I logged in first. The other 4 joined one by one within the following few minutes. We started the call with the canned, expected “How are you?”. As if on a sort of an auto-pilot - “All good”, “fine, thanks” and “Yeah, good, you?” were the responses and we jumped right into the call.
I thought to myself – what’s the point?
Quickly I realized that the purpose of asking it, is simply to be used as a greeting. No one really cares how you really are when they greet you. Just like good morning, good afternoon, a welcoming greeting of sort.
So, what happened?
We all got programmed to greet each other with “How are you?” which over time simply diminished the actual essence of the question…..and the response as well. When we start business calls, especially these days when it is online, you can say “How are you?” or ”How’s it going?” or might as well just say….hey. And the reply….well…same thing. Doesn’t really matter what your response is. We all on the call, checked the boxes on the greeting part and moved on.
"How you doin'?"
After pondering the essence of this interaction, I realized it is not necessarily such a bad thing. I mean, I would rather start the call with some polite greeting ritual than not at all right?
But then, something interesting happened. I sensed during the call that one of the people on the call who happened to be a new customer, was a bit off. If we were in a face to face setting I would have probably waited till the end of the meeting and on the way out, in the hallway, a more intimate setting, I would approach him and ask him if everything is OK. But since we are all online these days I wondered how I could re-create that hallway intimacy on our virtual business relationships.
So towards the end of the call, I asked my customer if he had a minute and could stay behind. He agreed. We moved from being 7 participants to only the two of us. Right there and then we both already felt more intimate. Everyone left the room, the energy shifted to a more trusted and secured environment allowing us both to be more open. This is where I wanted to really drive the Emotional Relevance impact and try it out. As a quick reminder, there are three pillars to Emotional Relevance: Stand Out, Make and Impact and Get Personal. By asking him to stay back for a minute I figured I already stood out.
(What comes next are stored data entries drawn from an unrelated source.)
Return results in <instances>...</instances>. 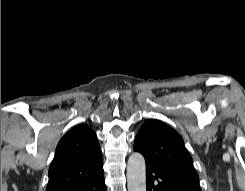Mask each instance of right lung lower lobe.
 Here are the masks:
<instances>
[{
  "mask_svg": "<svg viewBox=\"0 0 245 191\" xmlns=\"http://www.w3.org/2000/svg\"><path fill=\"white\" fill-rule=\"evenodd\" d=\"M67 191H106L103 174L97 175L88 181L75 185Z\"/></svg>",
  "mask_w": 245,
  "mask_h": 191,
  "instance_id": "1",
  "label": "right lung lower lobe"
}]
</instances>
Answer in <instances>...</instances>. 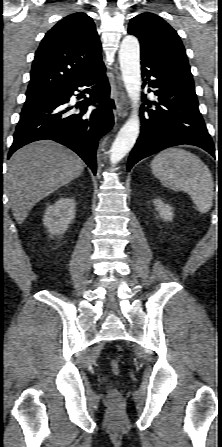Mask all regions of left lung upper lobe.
Listing matches in <instances>:
<instances>
[{"label":"left lung upper lobe","mask_w":222,"mask_h":447,"mask_svg":"<svg viewBox=\"0 0 222 447\" xmlns=\"http://www.w3.org/2000/svg\"><path fill=\"white\" fill-rule=\"evenodd\" d=\"M128 33L140 41L142 54H147L171 67L193 83L185 48L176 31L162 18L142 13L131 19Z\"/></svg>","instance_id":"5c2ea615"}]
</instances>
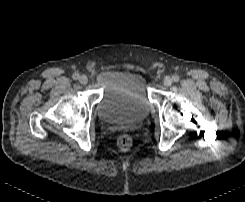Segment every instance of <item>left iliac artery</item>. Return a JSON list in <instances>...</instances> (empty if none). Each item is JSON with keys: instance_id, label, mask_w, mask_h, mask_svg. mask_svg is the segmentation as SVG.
Listing matches in <instances>:
<instances>
[{"instance_id": "44dca946", "label": "left iliac artery", "mask_w": 245, "mask_h": 202, "mask_svg": "<svg viewBox=\"0 0 245 202\" xmlns=\"http://www.w3.org/2000/svg\"><path fill=\"white\" fill-rule=\"evenodd\" d=\"M172 79H173L174 82H178L179 81V76L178 75H174L172 77Z\"/></svg>"}]
</instances>
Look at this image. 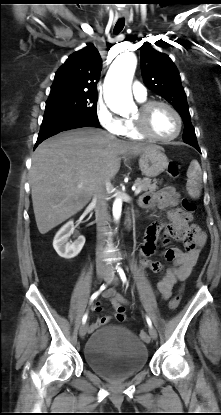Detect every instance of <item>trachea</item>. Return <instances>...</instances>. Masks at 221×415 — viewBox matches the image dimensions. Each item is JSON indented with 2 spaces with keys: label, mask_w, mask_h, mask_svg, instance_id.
<instances>
[{
  "label": "trachea",
  "mask_w": 221,
  "mask_h": 415,
  "mask_svg": "<svg viewBox=\"0 0 221 415\" xmlns=\"http://www.w3.org/2000/svg\"><path fill=\"white\" fill-rule=\"evenodd\" d=\"M123 28H124V19H123V18H121V19H119V20L117 21V23H116V25H115V27H114V33H115V34L120 33V32L123 30Z\"/></svg>",
  "instance_id": "obj_1"
}]
</instances>
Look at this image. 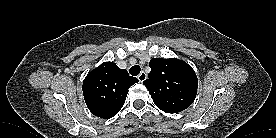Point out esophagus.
I'll return each instance as SVG.
<instances>
[{"label":"esophagus","mask_w":276,"mask_h":138,"mask_svg":"<svg viewBox=\"0 0 276 138\" xmlns=\"http://www.w3.org/2000/svg\"><path fill=\"white\" fill-rule=\"evenodd\" d=\"M146 78H147V74H146L144 71H142V72L138 75V80H139L140 82L145 81Z\"/></svg>","instance_id":"obj_1"}]
</instances>
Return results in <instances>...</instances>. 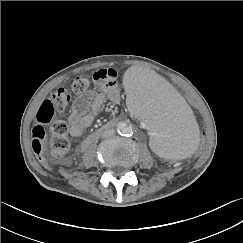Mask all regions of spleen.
<instances>
[{
    "label": "spleen",
    "instance_id": "obj_1",
    "mask_svg": "<svg viewBox=\"0 0 243 243\" xmlns=\"http://www.w3.org/2000/svg\"><path fill=\"white\" fill-rule=\"evenodd\" d=\"M130 112L143 122L148 141L160 157L180 159L194 151L199 129L184 97L159 72L138 69L123 84Z\"/></svg>",
    "mask_w": 243,
    "mask_h": 243
}]
</instances>
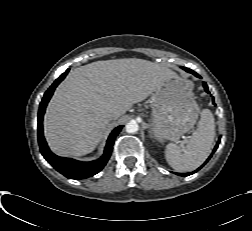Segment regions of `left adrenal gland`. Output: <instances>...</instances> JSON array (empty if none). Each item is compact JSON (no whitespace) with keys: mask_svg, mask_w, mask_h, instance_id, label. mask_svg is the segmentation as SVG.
<instances>
[{"mask_svg":"<svg viewBox=\"0 0 252 231\" xmlns=\"http://www.w3.org/2000/svg\"><path fill=\"white\" fill-rule=\"evenodd\" d=\"M149 135H151V130H149Z\"/></svg>","mask_w":252,"mask_h":231,"instance_id":"1","label":"left adrenal gland"}]
</instances>
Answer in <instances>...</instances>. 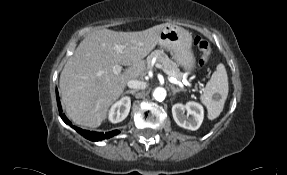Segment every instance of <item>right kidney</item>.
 Here are the masks:
<instances>
[{"label":"right kidney","mask_w":287,"mask_h":175,"mask_svg":"<svg viewBox=\"0 0 287 175\" xmlns=\"http://www.w3.org/2000/svg\"><path fill=\"white\" fill-rule=\"evenodd\" d=\"M131 107L130 97H123L114 103L109 111L108 119L112 123L123 121L129 114Z\"/></svg>","instance_id":"obj_1"}]
</instances>
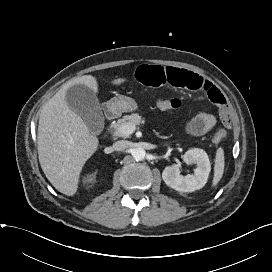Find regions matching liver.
<instances>
[{
    "label": "liver",
    "mask_w": 272,
    "mask_h": 272,
    "mask_svg": "<svg viewBox=\"0 0 272 272\" xmlns=\"http://www.w3.org/2000/svg\"><path fill=\"white\" fill-rule=\"evenodd\" d=\"M126 79L112 81L114 85ZM83 84L98 92L95 77L85 75L65 84L42 108L38 126V157L41 168L55 189L73 196L86 161L95 153L99 140L90 133L83 119L69 108L66 91Z\"/></svg>",
    "instance_id": "obj_1"
}]
</instances>
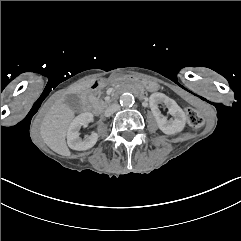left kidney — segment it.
Instances as JSON below:
<instances>
[{
  "label": "left kidney",
  "instance_id": "left-kidney-1",
  "mask_svg": "<svg viewBox=\"0 0 241 241\" xmlns=\"http://www.w3.org/2000/svg\"><path fill=\"white\" fill-rule=\"evenodd\" d=\"M164 103L169 114L173 116L174 119L167 120V117L163 116L158 108V104ZM149 105L151 111L156 119L159 129L165 134H175L183 130L185 126V113L177 105V103L166 96L163 93H153L149 98Z\"/></svg>",
  "mask_w": 241,
  "mask_h": 241
}]
</instances>
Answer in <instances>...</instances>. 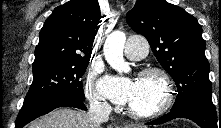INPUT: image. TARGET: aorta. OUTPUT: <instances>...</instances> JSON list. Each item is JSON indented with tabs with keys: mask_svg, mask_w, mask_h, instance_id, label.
<instances>
[{
	"mask_svg": "<svg viewBox=\"0 0 221 128\" xmlns=\"http://www.w3.org/2000/svg\"><path fill=\"white\" fill-rule=\"evenodd\" d=\"M126 42V35L122 31H114L107 37L104 43V56L109 65L118 73L128 72L129 65L123 57V49Z\"/></svg>",
	"mask_w": 221,
	"mask_h": 128,
	"instance_id": "1",
	"label": "aorta"
}]
</instances>
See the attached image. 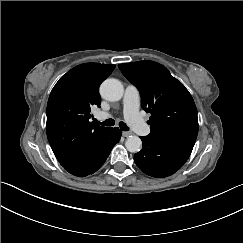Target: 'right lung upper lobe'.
Here are the masks:
<instances>
[{"label":"right lung upper lobe","instance_id":"cb5924a9","mask_svg":"<svg viewBox=\"0 0 243 243\" xmlns=\"http://www.w3.org/2000/svg\"><path fill=\"white\" fill-rule=\"evenodd\" d=\"M115 65L85 63L63 75L49 96L47 137L64 167L84 155L109 129L90 122L91 108L100 107L99 86Z\"/></svg>","mask_w":243,"mask_h":243}]
</instances>
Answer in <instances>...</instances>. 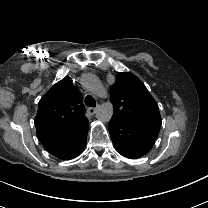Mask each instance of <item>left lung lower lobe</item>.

Now it’s just the two of us...
Me: Hey, good call, right?
Customer: Yes, I think so.
Me: Do you mind if I ask you a personal question? (another opportunity to Stand Out a bit as he, like many of us, are not used to discussing personal matters in the workplace)
Customer: Sure, go ahead
Me: So how are you?
Customer: I am OK.
Me: (2 seconds pause) No, really. How are you?
As if I signaled him – I really do care. I really do want to know how you are. This is not a greeting anymore.
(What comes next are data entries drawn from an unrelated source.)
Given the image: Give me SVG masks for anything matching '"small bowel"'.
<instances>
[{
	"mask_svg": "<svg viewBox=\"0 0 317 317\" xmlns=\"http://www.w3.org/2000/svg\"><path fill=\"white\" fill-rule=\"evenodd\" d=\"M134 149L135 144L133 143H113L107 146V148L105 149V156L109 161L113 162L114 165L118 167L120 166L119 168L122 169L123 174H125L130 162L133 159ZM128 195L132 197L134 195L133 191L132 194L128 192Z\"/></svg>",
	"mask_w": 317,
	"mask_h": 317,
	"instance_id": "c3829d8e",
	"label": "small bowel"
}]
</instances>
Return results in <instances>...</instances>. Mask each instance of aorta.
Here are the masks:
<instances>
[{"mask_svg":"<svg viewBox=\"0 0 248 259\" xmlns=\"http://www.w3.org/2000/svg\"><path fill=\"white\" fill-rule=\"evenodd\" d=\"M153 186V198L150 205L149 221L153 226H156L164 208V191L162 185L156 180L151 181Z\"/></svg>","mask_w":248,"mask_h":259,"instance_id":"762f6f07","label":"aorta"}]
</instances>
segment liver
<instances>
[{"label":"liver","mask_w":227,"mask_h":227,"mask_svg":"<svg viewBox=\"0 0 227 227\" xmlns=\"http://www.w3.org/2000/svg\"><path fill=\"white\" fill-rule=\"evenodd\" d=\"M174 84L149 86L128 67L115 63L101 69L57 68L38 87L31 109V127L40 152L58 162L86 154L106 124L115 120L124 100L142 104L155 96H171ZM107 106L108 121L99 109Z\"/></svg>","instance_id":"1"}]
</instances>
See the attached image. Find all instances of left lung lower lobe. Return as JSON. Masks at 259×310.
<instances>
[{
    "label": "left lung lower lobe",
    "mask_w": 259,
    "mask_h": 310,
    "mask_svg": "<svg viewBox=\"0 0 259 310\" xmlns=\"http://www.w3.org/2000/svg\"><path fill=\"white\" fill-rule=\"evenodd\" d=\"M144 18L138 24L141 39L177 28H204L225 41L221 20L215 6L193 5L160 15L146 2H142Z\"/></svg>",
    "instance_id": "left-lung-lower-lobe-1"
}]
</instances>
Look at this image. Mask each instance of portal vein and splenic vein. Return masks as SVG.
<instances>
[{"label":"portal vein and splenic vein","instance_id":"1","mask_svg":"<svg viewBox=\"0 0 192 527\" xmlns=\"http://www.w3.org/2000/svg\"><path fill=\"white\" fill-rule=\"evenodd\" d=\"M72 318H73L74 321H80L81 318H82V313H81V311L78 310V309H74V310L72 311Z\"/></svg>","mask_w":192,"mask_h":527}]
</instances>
I could see him taking a deep breath. His shoulders lowered, he leaned back in his chair and shared. We spent about 25 minutes sharing some real personal challenges. We opened up. Couldn’t care less at that moment about our business relationships. We were….human.
We connected on a personal level. And we both felt it.
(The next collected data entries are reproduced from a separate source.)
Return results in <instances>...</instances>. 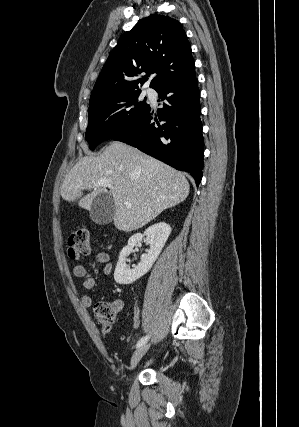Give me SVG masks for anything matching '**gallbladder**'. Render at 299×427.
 <instances>
[{
    "mask_svg": "<svg viewBox=\"0 0 299 427\" xmlns=\"http://www.w3.org/2000/svg\"><path fill=\"white\" fill-rule=\"evenodd\" d=\"M91 220L99 225L112 222L115 215V203L113 197L108 193L98 194L92 202L90 208Z\"/></svg>",
    "mask_w": 299,
    "mask_h": 427,
    "instance_id": "1",
    "label": "gallbladder"
}]
</instances>
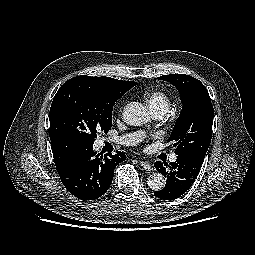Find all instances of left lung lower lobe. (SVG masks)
<instances>
[{
  "instance_id": "1",
  "label": "left lung lower lobe",
  "mask_w": 255,
  "mask_h": 255,
  "mask_svg": "<svg viewBox=\"0 0 255 255\" xmlns=\"http://www.w3.org/2000/svg\"><path fill=\"white\" fill-rule=\"evenodd\" d=\"M202 164L203 160L184 155H179L170 165L160 161L155 162V168L167 179L165 187L156 191L155 196L165 200L179 198L192 186ZM166 166L169 169H166Z\"/></svg>"
}]
</instances>
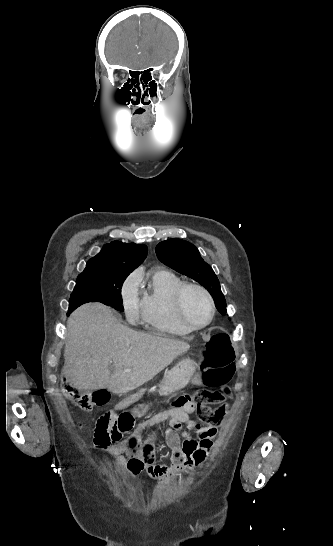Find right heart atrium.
<instances>
[{"label": "right heart atrium", "mask_w": 333, "mask_h": 546, "mask_svg": "<svg viewBox=\"0 0 333 546\" xmlns=\"http://www.w3.org/2000/svg\"><path fill=\"white\" fill-rule=\"evenodd\" d=\"M139 275L132 273L121 289L122 306L128 321L134 322L141 315V300L138 292Z\"/></svg>", "instance_id": "d8ad5b80"}]
</instances>
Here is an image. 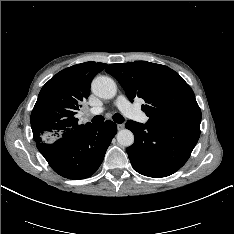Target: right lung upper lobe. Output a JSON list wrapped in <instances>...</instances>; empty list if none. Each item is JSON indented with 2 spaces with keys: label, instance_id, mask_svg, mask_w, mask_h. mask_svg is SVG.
<instances>
[{
  "label": "right lung upper lobe",
  "instance_id": "right-lung-upper-lobe-1",
  "mask_svg": "<svg viewBox=\"0 0 234 234\" xmlns=\"http://www.w3.org/2000/svg\"><path fill=\"white\" fill-rule=\"evenodd\" d=\"M107 64L85 62L66 68L41 89L31 113V128L36 143L51 142L91 125L78 123L76 114L90 94V84Z\"/></svg>",
  "mask_w": 234,
  "mask_h": 234
}]
</instances>
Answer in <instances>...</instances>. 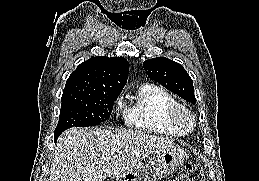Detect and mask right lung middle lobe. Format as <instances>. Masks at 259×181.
I'll return each mask as SVG.
<instances>
[{
	"label": "right lung middle lobe",
	"instance_id": "dd1d6c3e",
	"mask_svg": "<svg viewBox=\"0 0 259 181\" xmlns=\"http://www.w3.org/2000/svg\"><path fill=\"white\" fill-rule=\"evenodd\" d=\"M118 94L63 91L54 137L70 127H89L107 120Z\"/></svg>",
	"mask_w": 259,
	"mask_h": 181
}]
</instances>
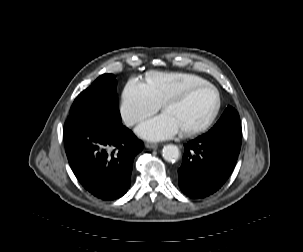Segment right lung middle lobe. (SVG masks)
Segmentation results:
<instances>
[{"instance_id": "obj_1", "label": "right lung middle lobe", "mask_w": 303, "mask_h": 252, "mask_svg": "<svg viewBox=\"0 0 303 252\" xmlns=\"http://www.w3.org/2000/svg\"><path fill=\"white\" fill-rule=\"evenodd\" d=\"M117 81L112 74L101 75L75 99L69 117L88 113H104L121 120L116 93Z\"/></svg>"}]
</instances>
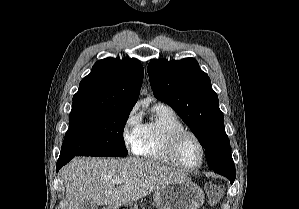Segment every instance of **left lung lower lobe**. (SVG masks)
Instances as JSON below:
<instances>
[{
    "mask_svg": "<svg viewBox=\"0 0 299 209\" xmlns=\"http://www.w3.org/2000/svg\"><path fill=\"white\" fill-rule=\"evenodd\" d=\"M214 172L227 177L230 183L235 180V166L232 156L225 160L221 165L213 168Z\"/></svg>",
    "mask_w": 299,
    "mask_h": 209,
    "instance_id": "obj_1",
    "label": "left lung lower lobe"
}]
</instances>
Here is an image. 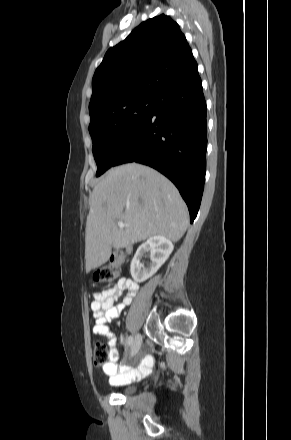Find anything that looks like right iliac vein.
Here are the masks:
<instances>
[{
  "label": "right iliac vein",
  "instance_id": "obj_1",
  "mask_svg": "<svg viewBox=\"0 0 291 440\" xmlns=\"http://www.w3.org/2000/svg\"><path fill=\"white\" fill-rule=\"evenodd\" d=\"M141 344H142V336L140 334H137L131 347V356H134L138 352V350L141 347Z\"/></svg>",
  "mask_w": 291,
  "mask_h": 440
}]
</instances>
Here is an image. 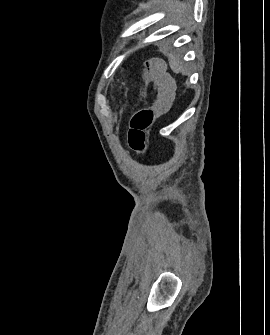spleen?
I'll return each instance as SVG.
<instances>
[{
  "instance_id": "obj_1",
  "label": "spleen",
  "mask_w": 270,
  "mask_h": 335,
  "mask_svg": "<svg viewBox=\"0 0 270 335\" xmlns=\"http://www.w3.org/2000/svg\"><path fill=\"white\" fill-rule=\"evenodd\" d=\"M169 66L175 74H180V72H185L184 64L181 62V58L175 56V54H169Z\"/></svg>"
}]
</instances>
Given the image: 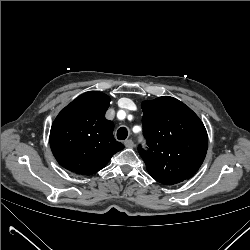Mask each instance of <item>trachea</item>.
Here are the masks:
<instances>
[{
  "label": "trachea",
  "instance_id": "trachea-1",
  "mask_svg": "<svg viewBox=\"0 0 250 250\" xmlns=\"http://www.w3.org/2000/svg\"><path fill=\"white\" fill-rule=\"evenodd\" d=\"M128 136V130L125 127H121L117 131V138L119 140H125Z\"/></svg>",
  "mask_w": 250,
  "mask_h": 250
}]
</instances>
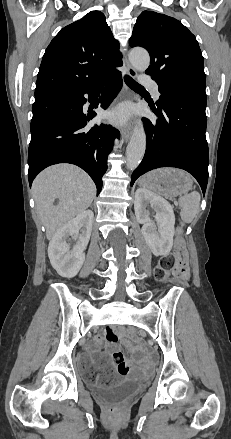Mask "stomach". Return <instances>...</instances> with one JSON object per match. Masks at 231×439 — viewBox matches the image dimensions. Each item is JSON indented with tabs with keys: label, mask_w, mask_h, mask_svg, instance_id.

A few days later we had a follow up call regarding the implementation of our technology. I logged in as usual a few minutes early. My customer (my new friend) and 2 others logged in early as well.
You know how you start watching a new show on Netflix, a show that got you really excited, you connected with it personally, it made you laugh, tear a bit and you just can’t wait to watch the next episode? And when you finally get to the end of the day, you have those few minutes of me-time, you get your favorite drink and snack ready and your are anxious to hit the play button? Those 3 seconds of anticipation, of excitement – that’s exactly how I felt at the beginning of that follow up call. And I could tell my customer, the one I spent 25 minutes with the other day getting to know personally, felt the same.
I keep writing about the importance of Getting Personal in the business world. And so, I dare you, on your next call with a customer, with a colleague, at the right timing, create a “virtual hallway conversation”, pause for a second, and ask them how they are. No, really, how are you?
As we are still waiting for the rest of the participants to show up I was still considering if I should say something to my new friend.
And then I heard it…..
“Hey Alon….how are you?”
I saw him smiling. I smiled back at him. Paused for a second and said…
“I am well my friend. No, really, I am well”.